But the sun, and the ships, and the fish, and the waves, Conyer Clayton's follow-up to her award-winning debut, We Shed Our Skin Like Dynamite, is a collection of prose poems that employs surrealism, humour, and body horror to cope with CPTSD, assault, loss, fear, and the memories of it all. The narrator weaves her way through largely aquatic landscapes-water parks, ponds, beast-filled lakes, vast oceans. She walks through time, reverting to childhood and back within a few lines, has the sureness of knowledge that exists only in dreamscapes, and foreshadows the inevitable with a calm derived from accepting the absurd. These poems, hallucinatory and unexpected, are threaded by repetition: Here is another car accident.
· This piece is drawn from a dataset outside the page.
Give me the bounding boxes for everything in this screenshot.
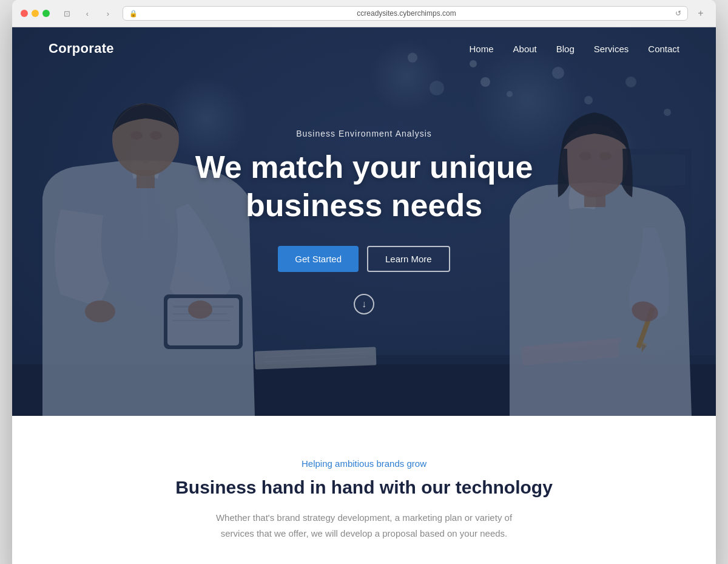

Here is another man to flee from. Here is questioned memory. Here is the site of grief, revisited, and sometimes, within it, tentatively, hope. In these poems, Clayton explores how we question the validity of our own memories, especially those related to abuse and assault, and the way we forget-or obsess over potentially forgetting-memories of those who've died. These poems validate dreams, by proxy, and all internal experience as authentic and valid experience that carries wisdom even when we don't know it.
About the author
Conyer Clayton is a writer, musician, editor, and gymnastics coach living on unceded Algonquin Anishinaabe land. Her debut collection, We Shed Our Skin Like Dynamite, won an Ottawa Book Award and was a Relit Award finalist. She's released two albums and many chapbooks-most recently, Towers by VII, of which she is a member, and Sprawl, written with Manahil Bandukwala and shortlisted for the bpNichol Chapbook Award. But the sun, and the ships, and the fish, and the waves is her second full-length collection.